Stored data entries
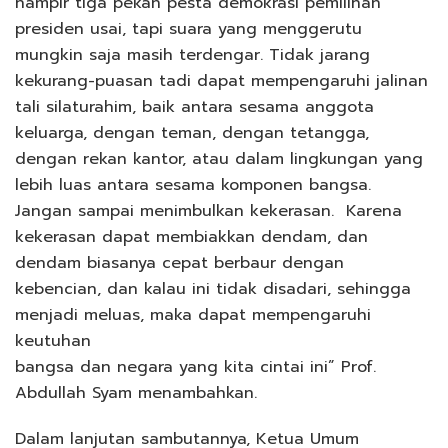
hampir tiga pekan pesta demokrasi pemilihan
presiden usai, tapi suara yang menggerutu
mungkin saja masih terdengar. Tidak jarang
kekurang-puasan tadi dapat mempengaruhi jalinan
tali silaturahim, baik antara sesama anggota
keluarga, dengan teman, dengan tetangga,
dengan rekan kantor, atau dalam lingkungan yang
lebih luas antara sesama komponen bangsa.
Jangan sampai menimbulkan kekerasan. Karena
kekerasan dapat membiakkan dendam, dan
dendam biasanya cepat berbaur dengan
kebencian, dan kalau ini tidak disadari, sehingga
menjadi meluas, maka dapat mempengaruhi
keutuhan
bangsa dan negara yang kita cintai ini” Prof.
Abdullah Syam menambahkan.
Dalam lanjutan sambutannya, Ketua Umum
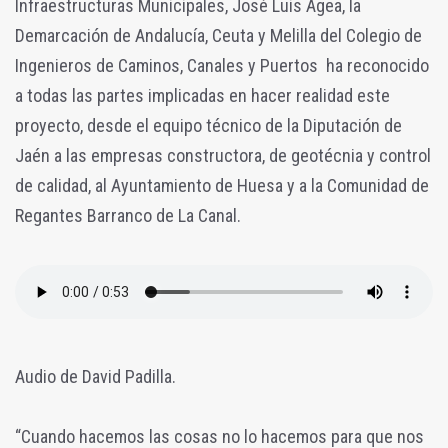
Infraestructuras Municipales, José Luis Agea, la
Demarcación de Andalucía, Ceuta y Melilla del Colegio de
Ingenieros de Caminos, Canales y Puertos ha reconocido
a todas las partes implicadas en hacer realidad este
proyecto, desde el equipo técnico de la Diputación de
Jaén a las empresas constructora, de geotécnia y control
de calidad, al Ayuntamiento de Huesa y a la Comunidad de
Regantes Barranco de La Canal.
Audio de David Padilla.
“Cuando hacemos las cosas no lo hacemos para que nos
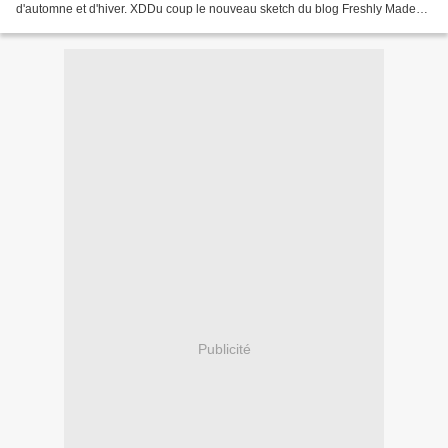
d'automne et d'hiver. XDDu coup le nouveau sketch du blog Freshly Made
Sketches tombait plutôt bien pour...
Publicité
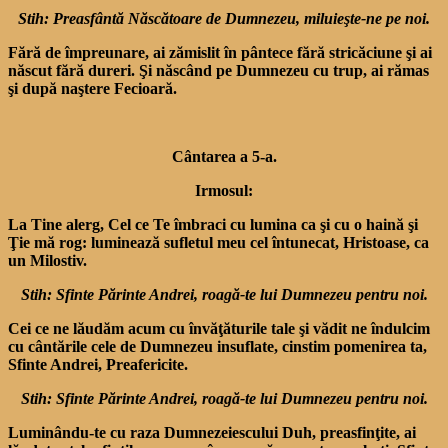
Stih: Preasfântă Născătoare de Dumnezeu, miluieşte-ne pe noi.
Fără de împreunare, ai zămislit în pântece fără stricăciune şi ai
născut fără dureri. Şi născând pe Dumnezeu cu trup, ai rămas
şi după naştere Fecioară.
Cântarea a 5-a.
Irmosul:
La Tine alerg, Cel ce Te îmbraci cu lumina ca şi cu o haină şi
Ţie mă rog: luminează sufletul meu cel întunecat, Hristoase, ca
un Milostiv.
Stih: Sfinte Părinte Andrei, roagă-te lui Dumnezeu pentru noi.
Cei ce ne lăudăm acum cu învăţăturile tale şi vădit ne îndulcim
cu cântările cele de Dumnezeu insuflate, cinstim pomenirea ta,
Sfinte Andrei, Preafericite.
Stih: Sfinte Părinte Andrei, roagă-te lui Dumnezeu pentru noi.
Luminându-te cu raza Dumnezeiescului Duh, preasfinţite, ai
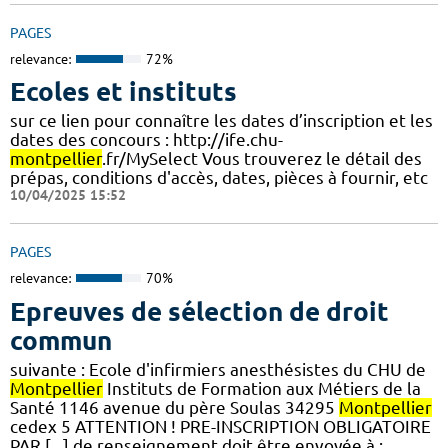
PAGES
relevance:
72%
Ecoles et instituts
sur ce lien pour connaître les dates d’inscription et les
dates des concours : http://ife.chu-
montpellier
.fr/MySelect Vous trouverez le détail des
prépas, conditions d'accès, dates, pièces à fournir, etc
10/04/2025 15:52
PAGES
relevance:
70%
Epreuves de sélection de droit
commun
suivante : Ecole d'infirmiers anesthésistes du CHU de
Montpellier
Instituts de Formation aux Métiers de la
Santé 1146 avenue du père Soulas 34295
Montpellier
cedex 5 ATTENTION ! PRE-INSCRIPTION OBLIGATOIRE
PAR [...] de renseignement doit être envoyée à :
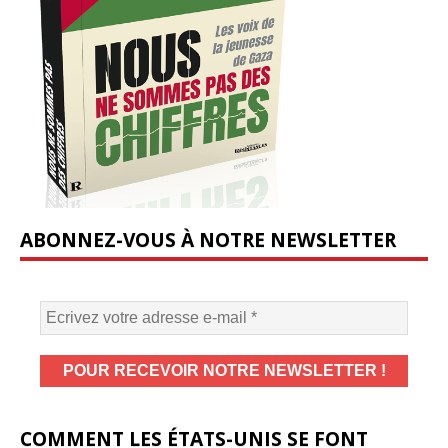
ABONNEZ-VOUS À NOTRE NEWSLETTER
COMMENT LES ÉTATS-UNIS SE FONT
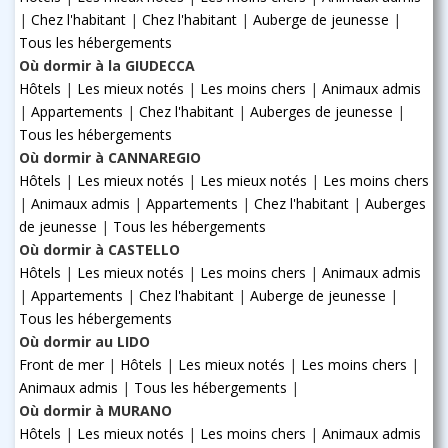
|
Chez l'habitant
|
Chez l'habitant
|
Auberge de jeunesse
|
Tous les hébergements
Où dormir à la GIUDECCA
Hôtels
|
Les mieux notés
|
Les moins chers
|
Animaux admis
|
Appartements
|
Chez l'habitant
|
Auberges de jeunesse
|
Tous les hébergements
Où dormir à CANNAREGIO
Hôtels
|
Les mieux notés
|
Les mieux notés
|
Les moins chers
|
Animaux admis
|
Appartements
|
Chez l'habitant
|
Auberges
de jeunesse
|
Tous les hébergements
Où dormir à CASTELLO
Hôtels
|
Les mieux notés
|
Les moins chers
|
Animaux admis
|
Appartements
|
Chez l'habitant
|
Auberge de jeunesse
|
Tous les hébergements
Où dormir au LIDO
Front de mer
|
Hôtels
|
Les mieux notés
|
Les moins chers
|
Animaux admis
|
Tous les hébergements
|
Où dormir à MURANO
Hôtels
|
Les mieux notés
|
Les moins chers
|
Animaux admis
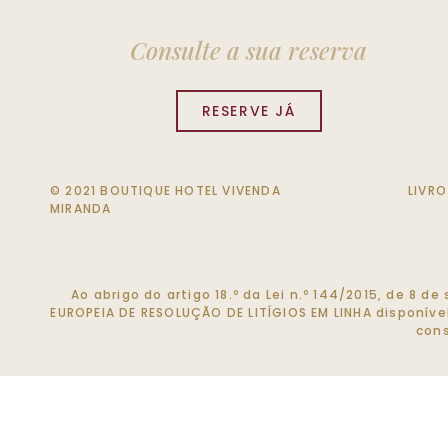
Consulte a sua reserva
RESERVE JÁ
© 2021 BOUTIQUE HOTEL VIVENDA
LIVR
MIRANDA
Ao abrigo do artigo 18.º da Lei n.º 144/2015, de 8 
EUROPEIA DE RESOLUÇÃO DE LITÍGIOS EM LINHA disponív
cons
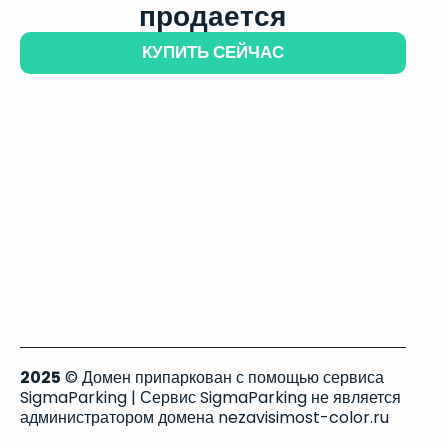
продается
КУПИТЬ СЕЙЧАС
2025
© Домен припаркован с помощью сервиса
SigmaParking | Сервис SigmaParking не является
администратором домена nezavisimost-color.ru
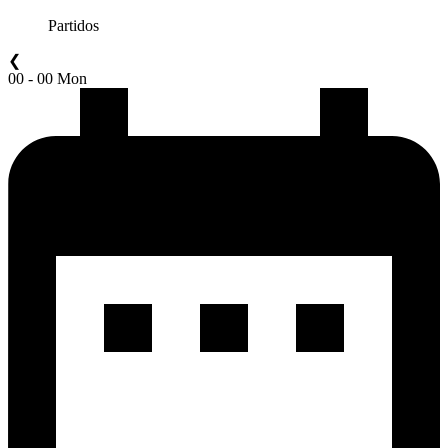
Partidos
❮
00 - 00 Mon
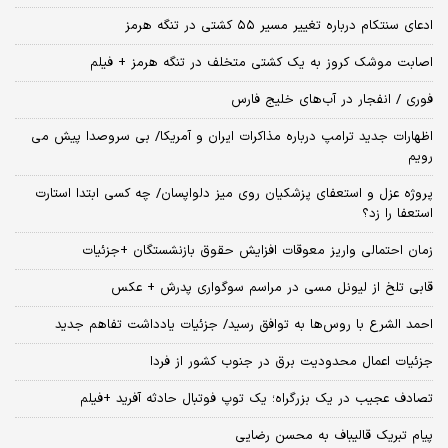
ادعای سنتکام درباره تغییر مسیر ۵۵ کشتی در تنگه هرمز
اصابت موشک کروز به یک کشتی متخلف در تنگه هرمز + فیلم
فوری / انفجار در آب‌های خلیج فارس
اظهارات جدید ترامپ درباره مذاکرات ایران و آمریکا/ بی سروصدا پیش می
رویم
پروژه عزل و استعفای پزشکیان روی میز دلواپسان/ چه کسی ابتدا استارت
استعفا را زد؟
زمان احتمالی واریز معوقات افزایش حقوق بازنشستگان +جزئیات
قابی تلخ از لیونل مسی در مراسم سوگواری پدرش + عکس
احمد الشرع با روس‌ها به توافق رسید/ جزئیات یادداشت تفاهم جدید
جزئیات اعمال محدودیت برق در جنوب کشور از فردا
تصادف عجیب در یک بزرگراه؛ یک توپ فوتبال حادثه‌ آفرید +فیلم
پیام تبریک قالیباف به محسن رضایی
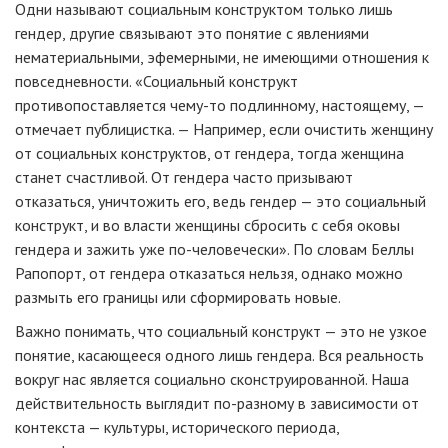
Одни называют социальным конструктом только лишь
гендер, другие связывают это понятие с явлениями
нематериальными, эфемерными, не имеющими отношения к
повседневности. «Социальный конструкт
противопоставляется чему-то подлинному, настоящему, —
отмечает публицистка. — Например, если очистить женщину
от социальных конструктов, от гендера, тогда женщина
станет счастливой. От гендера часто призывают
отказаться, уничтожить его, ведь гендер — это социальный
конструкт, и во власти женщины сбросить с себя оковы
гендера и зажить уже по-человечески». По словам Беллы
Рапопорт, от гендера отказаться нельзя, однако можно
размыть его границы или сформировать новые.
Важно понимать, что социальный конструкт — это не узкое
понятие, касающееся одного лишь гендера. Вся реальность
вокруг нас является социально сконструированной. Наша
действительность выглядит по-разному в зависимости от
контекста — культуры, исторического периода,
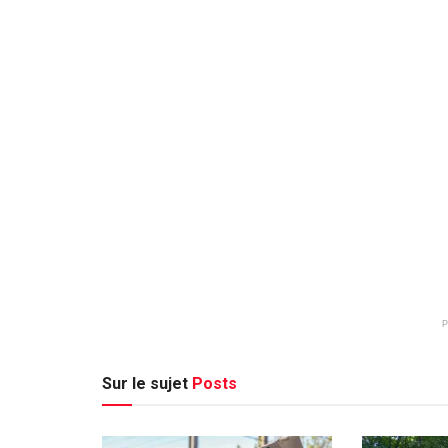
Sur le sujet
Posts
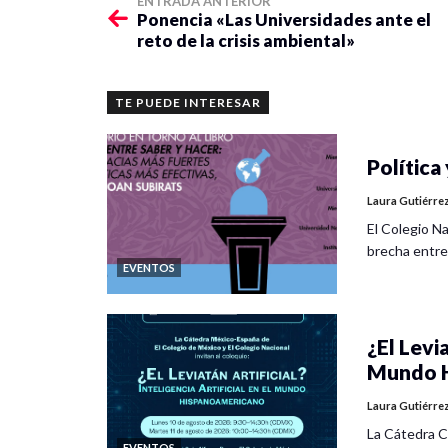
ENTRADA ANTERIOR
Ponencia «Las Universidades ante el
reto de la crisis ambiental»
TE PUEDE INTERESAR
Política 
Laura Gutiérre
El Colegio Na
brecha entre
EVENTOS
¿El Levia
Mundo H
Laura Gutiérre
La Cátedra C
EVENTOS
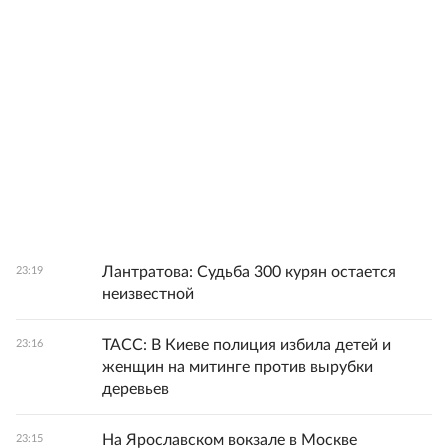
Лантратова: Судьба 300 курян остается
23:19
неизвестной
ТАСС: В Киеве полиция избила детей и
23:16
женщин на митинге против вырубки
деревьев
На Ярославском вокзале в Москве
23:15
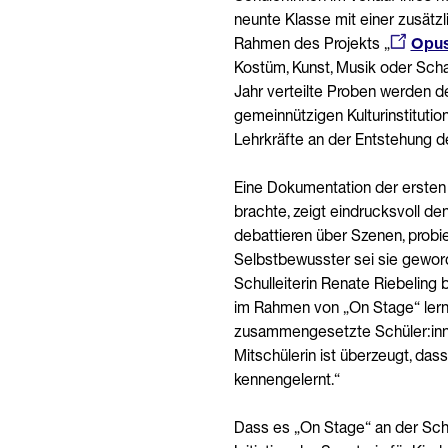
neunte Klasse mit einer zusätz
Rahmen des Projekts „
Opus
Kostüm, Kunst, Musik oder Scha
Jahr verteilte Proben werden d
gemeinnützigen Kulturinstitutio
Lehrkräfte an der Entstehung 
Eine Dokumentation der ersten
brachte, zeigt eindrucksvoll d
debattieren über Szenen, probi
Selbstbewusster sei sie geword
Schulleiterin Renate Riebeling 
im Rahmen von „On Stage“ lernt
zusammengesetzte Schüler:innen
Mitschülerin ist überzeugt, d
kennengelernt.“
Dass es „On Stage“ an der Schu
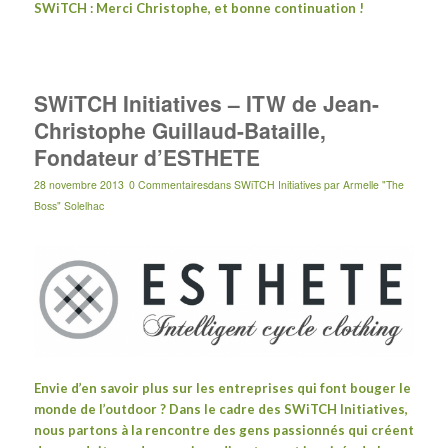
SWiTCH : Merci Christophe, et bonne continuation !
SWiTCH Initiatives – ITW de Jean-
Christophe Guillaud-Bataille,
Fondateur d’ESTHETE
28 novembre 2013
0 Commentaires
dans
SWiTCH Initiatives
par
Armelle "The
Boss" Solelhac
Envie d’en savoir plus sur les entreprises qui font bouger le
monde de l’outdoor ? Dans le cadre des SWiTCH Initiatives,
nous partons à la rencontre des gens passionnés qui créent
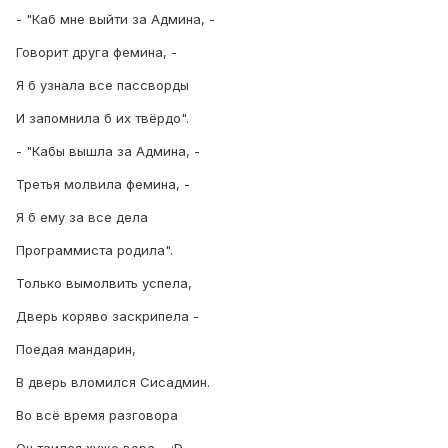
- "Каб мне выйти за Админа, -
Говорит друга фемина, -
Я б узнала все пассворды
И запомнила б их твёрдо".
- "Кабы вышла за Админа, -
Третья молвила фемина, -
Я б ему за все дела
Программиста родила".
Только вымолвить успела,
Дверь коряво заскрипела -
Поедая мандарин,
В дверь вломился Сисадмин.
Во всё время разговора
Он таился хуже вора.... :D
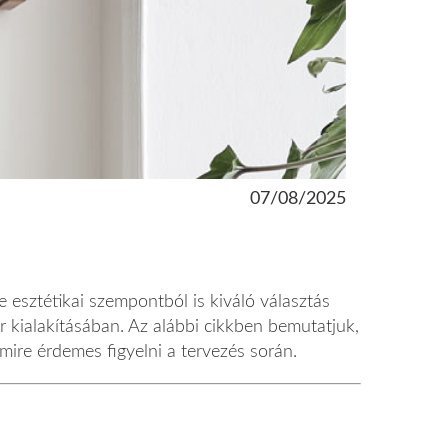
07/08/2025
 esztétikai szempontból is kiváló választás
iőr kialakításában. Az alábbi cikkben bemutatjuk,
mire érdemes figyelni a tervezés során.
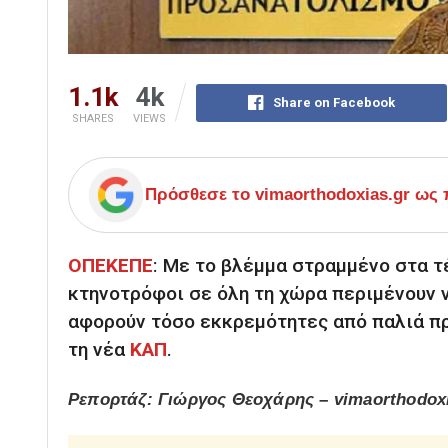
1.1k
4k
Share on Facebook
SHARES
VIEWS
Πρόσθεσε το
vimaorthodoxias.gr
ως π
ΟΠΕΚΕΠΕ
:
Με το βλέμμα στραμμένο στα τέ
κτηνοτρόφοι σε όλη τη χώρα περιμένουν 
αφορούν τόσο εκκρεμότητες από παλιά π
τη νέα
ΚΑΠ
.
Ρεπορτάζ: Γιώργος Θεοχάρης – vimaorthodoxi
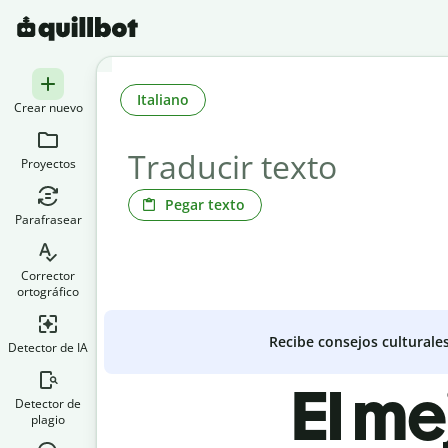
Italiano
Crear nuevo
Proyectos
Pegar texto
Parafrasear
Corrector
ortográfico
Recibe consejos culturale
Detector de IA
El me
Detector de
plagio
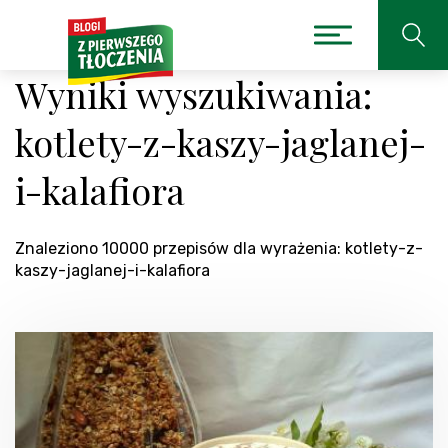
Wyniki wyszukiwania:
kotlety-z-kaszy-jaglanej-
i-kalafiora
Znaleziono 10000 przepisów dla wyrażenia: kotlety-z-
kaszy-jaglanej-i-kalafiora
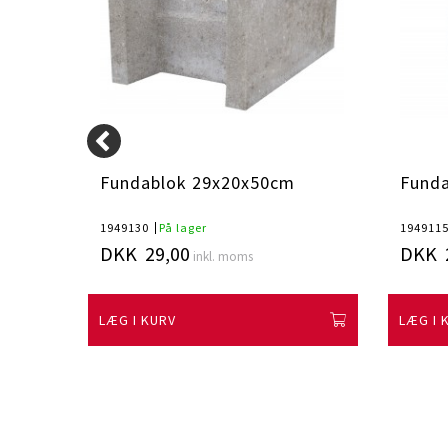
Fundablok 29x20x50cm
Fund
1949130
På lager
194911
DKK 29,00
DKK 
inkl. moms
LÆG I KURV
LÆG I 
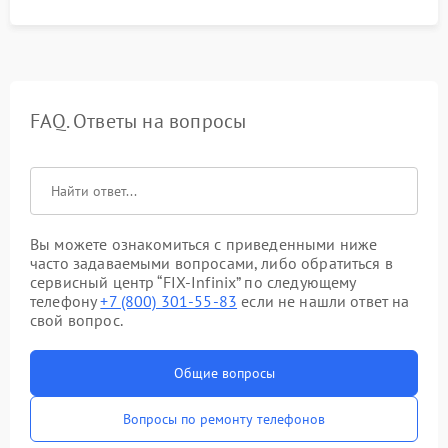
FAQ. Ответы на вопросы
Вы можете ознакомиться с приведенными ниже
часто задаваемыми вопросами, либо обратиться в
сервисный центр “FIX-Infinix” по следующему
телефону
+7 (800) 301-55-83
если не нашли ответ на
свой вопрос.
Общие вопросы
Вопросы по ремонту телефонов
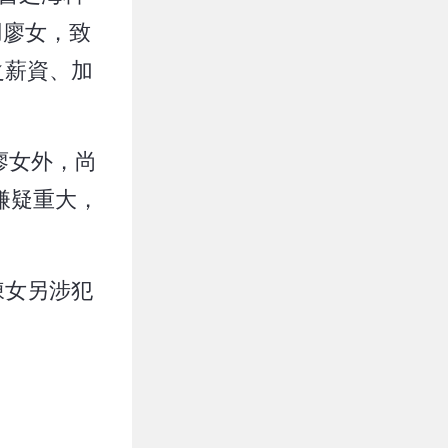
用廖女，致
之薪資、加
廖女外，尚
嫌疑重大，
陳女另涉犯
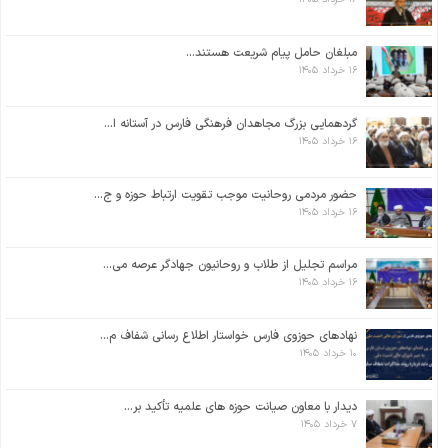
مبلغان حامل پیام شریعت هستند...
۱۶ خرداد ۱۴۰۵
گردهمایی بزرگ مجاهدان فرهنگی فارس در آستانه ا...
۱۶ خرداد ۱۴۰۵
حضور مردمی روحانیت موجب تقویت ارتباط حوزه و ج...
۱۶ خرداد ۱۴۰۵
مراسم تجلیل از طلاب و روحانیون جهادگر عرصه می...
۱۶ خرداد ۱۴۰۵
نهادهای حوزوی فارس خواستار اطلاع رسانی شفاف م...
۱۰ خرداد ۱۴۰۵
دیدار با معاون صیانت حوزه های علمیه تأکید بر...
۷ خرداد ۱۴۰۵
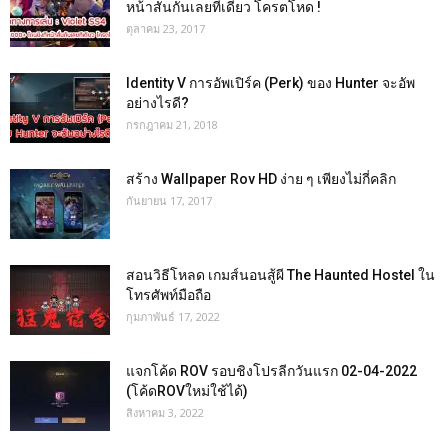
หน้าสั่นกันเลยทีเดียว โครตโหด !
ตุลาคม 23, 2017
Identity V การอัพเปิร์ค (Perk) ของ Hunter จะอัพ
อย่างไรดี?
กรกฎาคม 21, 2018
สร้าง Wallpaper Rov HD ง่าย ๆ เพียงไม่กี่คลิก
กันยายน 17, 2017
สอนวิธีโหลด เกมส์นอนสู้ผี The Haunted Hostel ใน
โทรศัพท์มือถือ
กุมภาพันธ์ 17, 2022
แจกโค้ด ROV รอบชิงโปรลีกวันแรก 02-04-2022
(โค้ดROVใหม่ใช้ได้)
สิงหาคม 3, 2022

# WHAT THE TASK ASKS
Each line containing the word "antara" needs to be copied from the data above.

# OUTPUT OF THE TASK
tali silaturahim, baik antara sesama anggota
lebih luas antara sesama komponen bangsa.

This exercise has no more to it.